PaperAge Magazine

EPA Provides $300,000 in Funding Towards Cleanup of Shuttered Samoa Pulp Mill in Northern California

Samoa pulp mill site The Samoa pulp mill site, now known as Redwood Terminal II, pictured in this 2014 photo. – The Times-Standard file

By Shomik Mukherjee, Times-Standard

June 16, 2020 - The following story was published by the Times-Standard on June 11, 2020:

Officials will make progress in cleaning up toxic waste at the site of the former pulp mill on the Samoa Peninsula with a new $300,000 investment from the Environmental Protection Agency.

Business development on the peninsula slowed after the industrial pulp mill closed in 2010. The site — ruled a brownfield by health officials — is plagued by hazardous lead material.

The new federal investment will go toward cleaning up the mess. Of the EPA's funding, about $200,000 is in the form of a grant to the Timber Heritage Association (a local logging group) and the other $100,000 is part of a revolving loan fund that Humboldt County will begin to repay in 10 years.

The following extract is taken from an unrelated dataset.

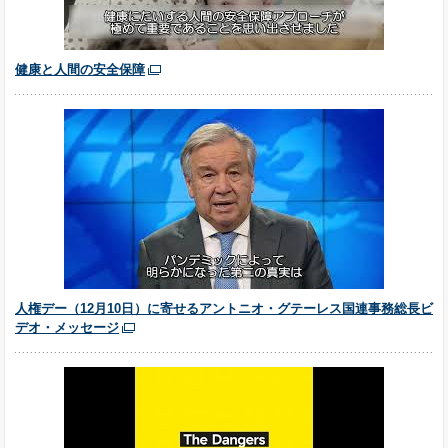
健康と人間の安全保障
人権デー（12月10日）に寄せるアントニオ・グテーレス国連事務総長ビ
デオ・メッセージ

"This EPA revolving loan fund has allowed us to abate all the lead-based paint that exists on the existing homes and structures," Chris Dart of Danco Communities, which manages housing on the Samoa Peninsula, said in a news briefing Thursday morning.

"These funds will allow the nonprofit Timber Heritage Association to take ownership of the property, clean up the contamination and allow the public to access this historical, cultural resource," an EPA release stated Thursday.